--- START ---

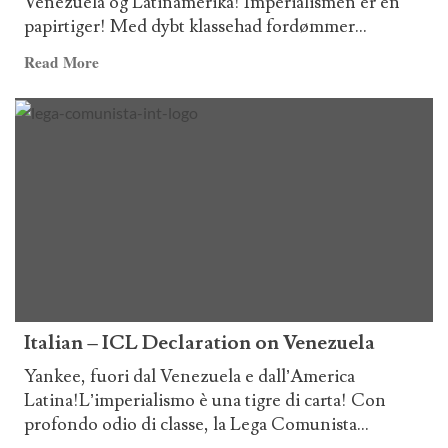
Venezuela og Latinamerika! Imperialismen er en
papirtiger! Med dybt klassehad fordømmer...
Read
Read More
more
about
Danish
–
ICL
Declaration
on
Venezuela
Italian – ICL Declaration on Venezuela
Yankee, fuori dal Venezuela e dall’America
Latina!L’imperialismo è una tigre di carta! Con
profondo odio di classe, la Lega Comunista...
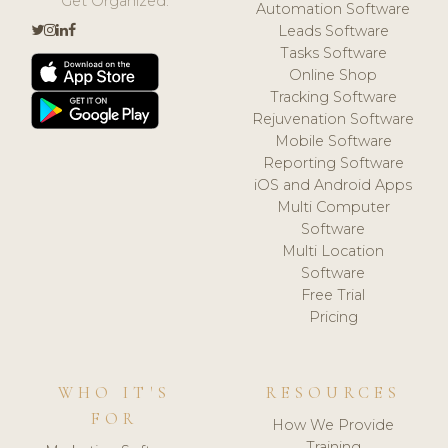
Get Organized.
Automation Software
Leads Software
Tasks Software
Online Shop
Tracking Software
Rejuvenation Software
Mobile Software
Reporting Software
iOS and Android Apps
Multi Computer
Software
Multi Location
Software
Free Trial
Pricing
WHO IT'S
RESOURCES
FOR
How We Provide
Training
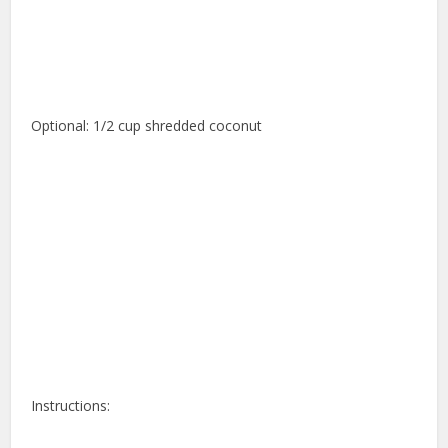
Optional: 1/2 cup shredded coconut
Instructions:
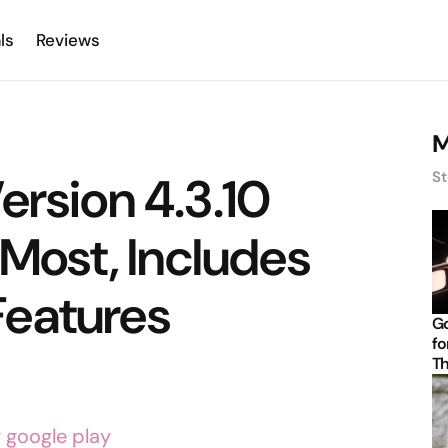
ls
Reviews
M
ersion 4.3.10
St
 Most, Includes
eatures
Go
fo
Th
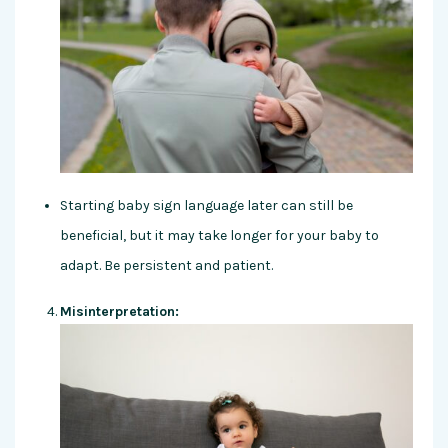
Starting baby sign language later can still be
beneficial, but it may take longer for your baby to
adapt. Be persistent and patient.
Misinterpretation:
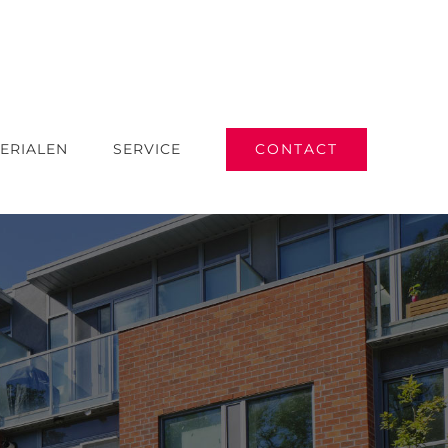
CONTACT
ERIALEN
SERVICE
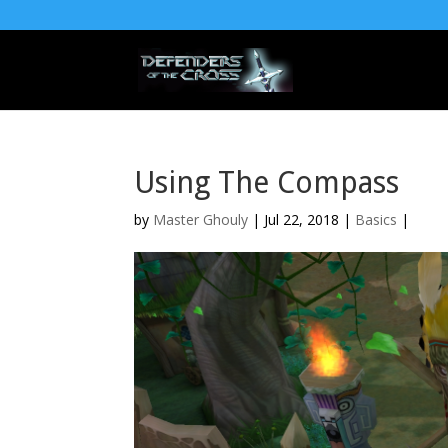
Using The Compass
by
Master Ghouly
| Jul 22, 2018 |
Basics
|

--- END ---

(What you should do) Every line in the records above with the string "baby" in it should be shown.

(Solution to this problem)
Starting baby sign language later can still be
beneficial, but it may take longer for your baby to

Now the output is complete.